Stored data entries
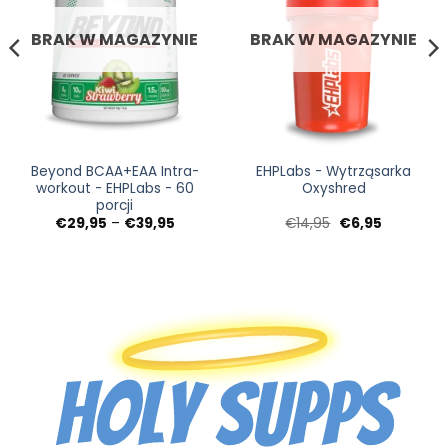
BRAK W MAGAZYNIE
BRAK W MAGAZYNIE
Beyond BCAA+EAA Intra-
EHPLabs - Wytrząsarka
workout - EHPLabs - 60
Oxyshred
porcji
Zakres
Pierwotna
Aktualna
€
29,95
–
€
39,95
€
14,95
€
6,95
cen:
cena
cena:
od
wynosiła:
€6,95.
€29,95
€14,95.
do
€39,95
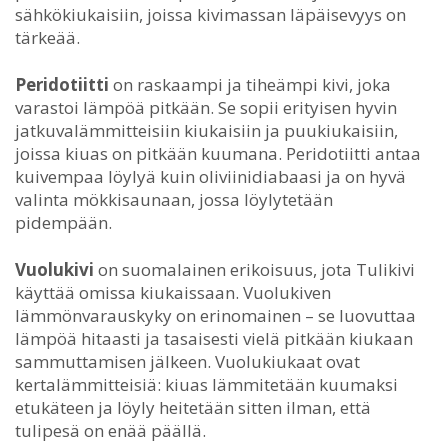
sähkökiukaisiin, joissa kivimassan läpäisevyys on
tärkeää.
Peridotiitti
on raskaampi ja tiheämpi kivi, joka
varastoi lämpöä pitkään. Se sopii erityisen hyvin
jatkuvalämmitteisiin kiukaisiin ja puukiukaisiin,
joissa kiuas on pitkään kuumana. Peridotiitti antaa
kuivempaa löylyä kuin oliviinidiabaasi ja on hyvä
valinta mökkisaunaan, jossa löylytetään
pidempään.
Vuolukivi
on suomalainen erikoisuus, jota Tulikivi
käyttää omissa kiukaissaan. Vuolukiven
lämmönvarauskyky on erinomainen – se luovuttaa
lämpöä hitaasti ja tasaisesti vielä pitkään kiukaan
sammuttamisen jälkeen. Vuolukiukaat ovat
kertalämmitteisiä: kiuas lämmitetään kuumaksi
etukäteen ja löyly heitetään sitten ilman, että
tulipesä on enää päällä.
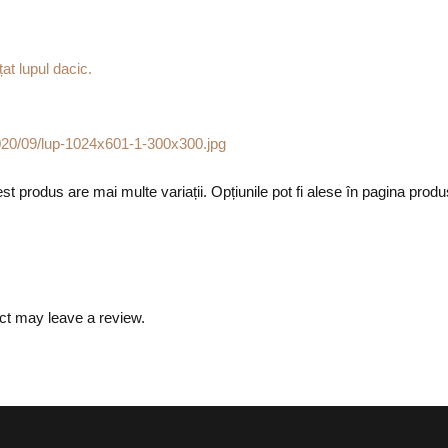
st produs are mai multe variații. Opțiunile pot fi alese în pagina produ
ct may leave a review.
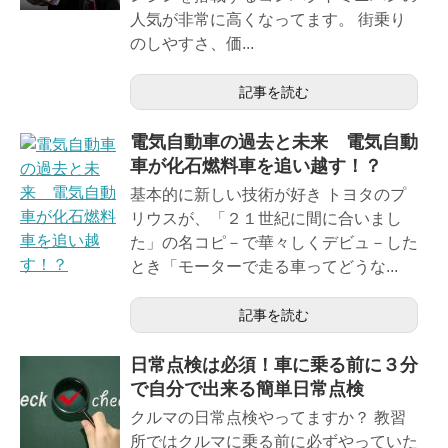
人気が非常に高くなってます。 街乗り
のしやすさ、価...
記事を読む
電気自動車の過去と未来 電気自動
車が化石燃料車を追い越す！？
基本的に新しい技術が好き トヨタのプ
リウスが、「２１世紀に間に合いまし
た」の名コピ－で華々しくデビュ－した
とき「モーターで走る車ってどうな...
記事を読む
日常点検は必須！車に乗る前に３分
で自分で出来る簡単日常点検
クルマの日常点検やってますか？ 教習
所ではクルマに乗る前に必ずやっていた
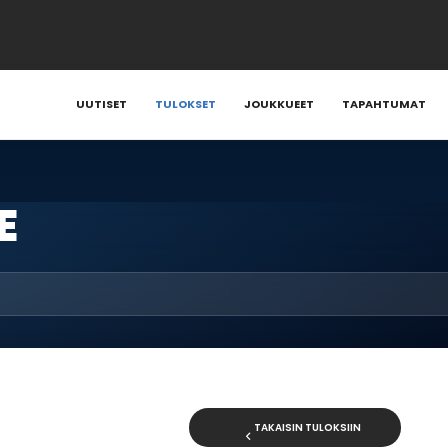
UUTISET
TULOKSET
JOUKKUEET
TAPAHTUMAT
E
TAKAISIN TULOKSIIN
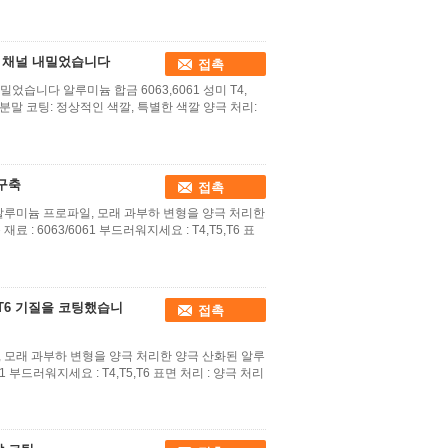
 채널 내밀었습니다
접촉
습니다 알루미늄 합금 6063,6061 성미 T4,
 처리 분말 코팅: 정상적인 색깔, 특별한 색깔 양극 처리:
 구축
접촉
 알루미늄 프로파일, 모래 과부하 변형을 양극 처리한
 6063/6061 부드러워지세요 : T4,T5,T6 표
T6 기질을 코팅했습니
접촉
, 모래 과부하 변형을 양극 처리한 양극 산화된 알루
 부드러워지세요 : T4,T5,T6 표면 처리 : 양극 처리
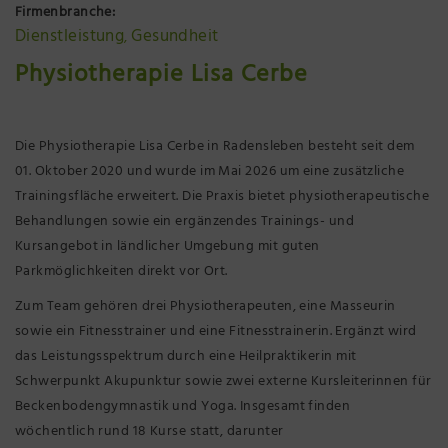
Firmenbranche:
Präsenzstelle Prignitz Standort Neuruppin
Dienstleistung
Gesundheit
,
Physiotherapie Lisa Cerbe
Museum Neuruppin
Brandenburg-Preußen Museum Wustrau
Die Physiotherapie Lisa Cerbe in Radensleben besteht seit dem
01. Oktober 2020 und wurde im Mai 2026 um eine zusätzliche
Wegemuseum Wusterhausen/Dosse
Trainingsfläche erweitert. Die Praxis bietet physiotherapeutische
Behandlungen sowie ein ergänzendes Trainings- und
Kursangebot in ländlicher Umgebung mit guten
Parkmöglichkeiten direkt vor Ort.
Zum Team gehören drei Physiotherapeuten, eine Masseurin
sowie ein Fitnesstrainer und eine Fitnesstrainerin. Ergänzt wird
das Leistungsspektrum durch eine Heilpraktikerin mit
Schwerpunkt Akupunktur sowie zwei externe Kursleiterinnen für
Beckenbodengymnastik und Yoga. Insgesamt finden
wöchentlich rund 18 Kurse statt, darunter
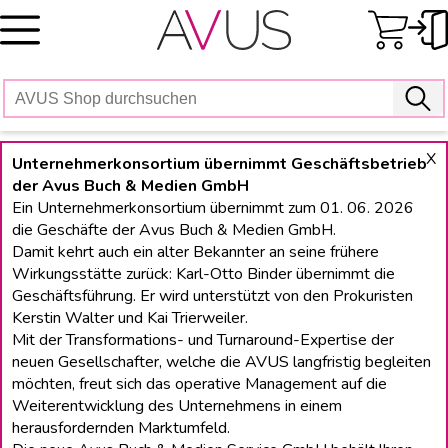
Skip
to
content
X
Unternehmerkonsortium übernimmt Geschäftsbetrieb
der Avus Buch & Medien GmbH
Ein Unternehmerkonsortium übernimmt zum 01. 06. 2026
die Geschäfte der Avus Buch & Medien GmbH.
Damit kehrt auch ein alter Bekannter an seine frühere
Wirkungsstätte zurück: Karl-Otto Binder übernimmt die
Geschäftsführung. Er wird unterstützt von den Prokuristen
Kerstin Walter und Kai Trierweiler.
Mit der Transformations- und Turnaround-Expertise der
neuen Gesellschafter, welche die AVUS langfristig begleiten
möchten, freut sich das operative Management auf die
Weiterentwicklung des Unternehmens in einem
herausfordernden Marktumfeld.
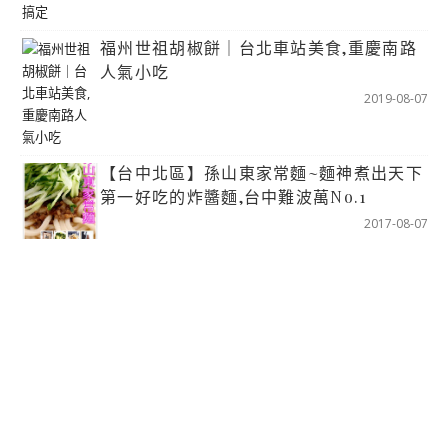
福州世祖胡椒餅｜台北車站美食,重慶南路
人氣小吃
2019-08-07
【台中北區】孫山東家常麵~麵神煮出天下
第一好吃的炸醬麵,台中難波萬No.1
2017-08-07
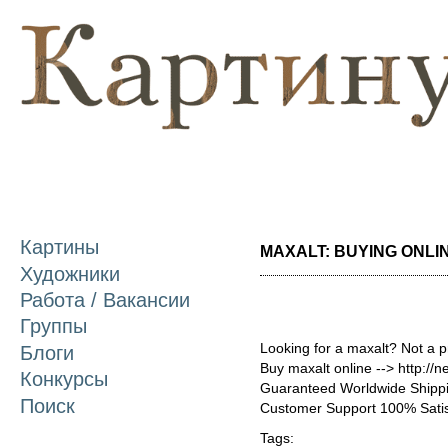
П
о
с
Картины
MAXALT: BUYING ONLINE
Художники
Работа / Вакансии
Группы
Looking for a maxalt? Not a 
Блоги
Buy maxalt online --> http://
Конкурсы
Guaranteed Worldwide Shippi
Поиск
Customer Support 100% Satis
Tags:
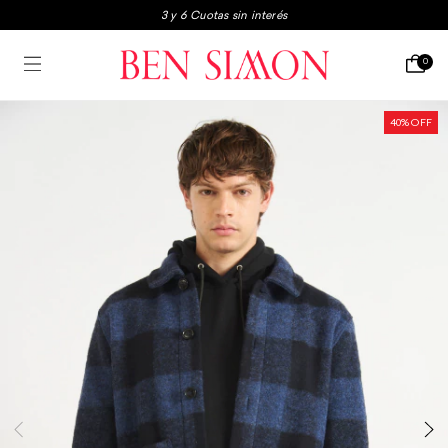
3x2 en boxers y medias
Envio gratis a partir de $250.000
0
3 y 6 Cuotas sin interés
40
% OFF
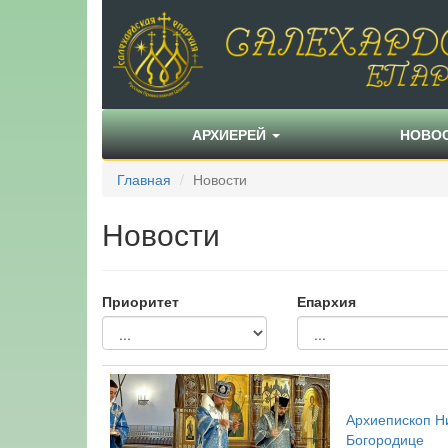
АРХИЕРЕЙ
НОВО
Главная
Новости
Новости
Приоритет
Епархия
Архиепископ Н
Богородице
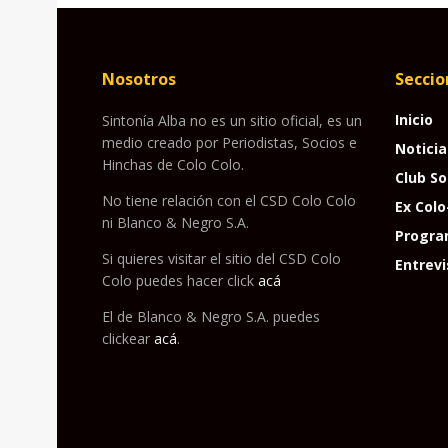
Nosotros
Seccio
Inicio
Sintonía Alba no es un sitio oficial, es un
medio creado por Periodistas, Socios e
Noticia
Hinchas de Colo Colo.
Club So
No tiene relación con el CSD Colo Colo
Ex Colo
ni Blanco & Negro S.A.
Progra
Si quieres visitar el sitio del CSD Colo
Entrevi
Colo puedes hacer click
acá
El de Blanco & Negro S.A. puedes
clickear
acá
.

*WORK REQUIRED*
Transcribe all of the data above verbatim but omit every picture.

*COMPLETED EXERCISE*
BRAK W MAGAZYNIE
BRAK W MAGAZYNIE
Beyond BCAA+EAA Intra-
EHPLabs - Wytrząsarka
workout - EHPLabs - 60
Oxyshred
porcji
Zakres
Pierwotna
Aktualna
€
29,95
–
€
39,95
€
14,95
€
6,95
cen:
cena
cena:
od
wynosiła:
€6,95.
€29,95
€14,95.
do
€39,95
sähkökiukaisiin, joissa kivimassan läpäisevyys on
tärkeää.
Peridotiitti
on raskaampi ja tiheämpi kivi, joka
varastoi lämpöä pitkään. Se sopii erityisen hyvin
jatkuvalämmitteisiin kiukaisiin ja puukiukaisiin,
joissa kiuas on pitkään kuumana. Peridotiitti antaa
kuivempaa löylyä kuin oliviinidiabaasi ja on hyvä
valinta mökkisaunaan, jossa löylytetään
pidempään.
Vuolukivi
on suomalainen erikoisuus, jota Tulikivi
käyttää omissa kiukaissaan. Vuolukiven
lämmönvarauskyky on erinomainen – se luovuttaa
lämpöä hitaasti ja tasaisesti vielä pitkään kiukaan
sammuttamisen jälkeen. Vuolukiukaat ovat
kertalämmitteisiä: kiuas lämmitetään kuumaksi
etukäteen ja löyly heitetään sitten ilman, että
tulipesä on enää päällä.
st produs are mai multe variații. Opțiunile pot fi alese în pagina produ
ct may leave a review.
人気が非常に高くなってます。 街乗り
のしやすさ、価...
記事を読む
電気自動車の過去と未来 電気自動
車が化石燃料車を追い越す！？
基本的に新しい技術が好き トヨタのプ
リウスが、「２１世紀に間に合いまし
た」の名コピ－で華々しくデビュ－した
とき「モーターで走る車ってどうな...
記事を読む
日常点検は必須！車に乗る前に３分
で自分で出来る簡単日常点検
クルマの日常点検やってますか？ 教習
所ではクルマに乗る前に必ずやっていた
UUTISET
TULOKSET
JOUKKUEET
TAPAHTUMAT
E
TAKAISIN TULOKSIIN
 채널 내밀었습니다
접촉
습니다 알루미늄 합금 6063,6061 성미 T4,
 처리 분말 코팅: 정상적인 색깔, 특별한 색깔 양극 처리:
 구축
접촉
 알루미늄 프로파일, 모래 과부하 변형을 양극 처리한
 6063/6061 부드러워지세요 : T4,T5,T6 표
T6 기질을 코팅했습니
접촉
, 모래 과부하 변형을 양극 처리한 양극 산화된 알루
 부드러워지세요 : T4,T5,T6 표면 처리 : 양극 처리
Firmenbranche:
Präsenzstelle Prignitz Standort Neuruppin
Dienstleistung
Gesundheit
,
Physiotherapie Lisa Cerbe
Museum Neuruppin
Brandenburg-Preußen Museum Wustrau
Die Physiotherapie Lisa Cerbe in Radensleben besteht seit dem
01. Oktober 2020 und wurde im Mai 2026 um eine zusätzliche
Wegemuseum Wusterhausen/Dosse
Trainingsfläche erweitert. Die Praxis bietet physiotherapeutische
Behandlungen sowie ein ergänzendes Trainings- und
Kursangebot in ländlicher Umgebung mit guten
Parkmöglichkeiten direkt vor Ort.
Zum Team gehören drei Physiotherapeuten, eine Masseurin
sowie ein Fitnesstrainer und eine Fitnesstrainerin. Ergänzt wird
das Leistungsspektrum durch eine Heilpraktikerin mit
Schwerpunkt Akupunktur sowie zwei externe Kursleiterinnen für
Beckenbodengymnastik und Yoga. Insgesamt finden
wöchentlich rund 18 Kurse statt, darunter
Skip
to
content
X
Unternehmerkonsortium übernimmt Geschäftsbetrieb
der Avus Buch & Medien GmbH
Ein Unternehmerkonsortium übernimmt zum 01. 06. 2026
die Geschäfte der Avus Buch & Medien GmbH.
Damit kehrt auch ein alter Bekannter an seine frühere
Wirkungsstätte zurück: Karl-Otto Binder übernimmt die
Geschäftsführung. Er wird unterstützt von den Prokuristen
Kerstin Walter und Kai Trierweiler.
Mit der Transformations- und Turnaround-Expertise der
neuen Gesellschafter, welche die AVUS langfristig begleiten
möchten, freut sich das operative Management auf die
Weiterentwicklung des Unternehmens in einem
herausfordernden Marktumfeld.
福州世祖胡椒餅｜台北車站美食,重慶南路
人氣小吃
2019-08-07
【台中北區】孫山東家常麵~麵神煮出天下
第一好吃的炸醬麵,台中難波萬No.1
2017-08-07
П
о
с
Картины
MAXALT: BUYING ONLINE
Художники
Работа / Вакансии
Группы
Looking for a maxalt? Not a 
Блоги
Buy maxalt online --> http://
Конкурсы
Guaranteed Worldwide Shippi
Поиск
Customer Support 100% Satis
Tags:
3x2 en boxers y medias
Envio gratis a partir de $250.000
0
3 y 6 Cuotas sin interés
40
% OFF
АРХИЕРЕЙ
НОВО
Главная
Новости
Новости
Приоритет
Епархия
Архиепископ Н
Богородице
Nosotros
Seccio
Inicio
Sintonía Alba no es un sitio oficial, es un
medio creado por Periodistas, Socios e
Noticia
Hinchas de Colo Colo.
Club So
No tiene relación con el CSD Colo Colo
Ex Colo
ni Blanco & Negro S.A.
Progra
Si quieres visitar el sitio del CSD Colo
Entrevi
Colo puedes hacer click
acá
El de Blanco & Negro S.A. puedes
clickear
acá
.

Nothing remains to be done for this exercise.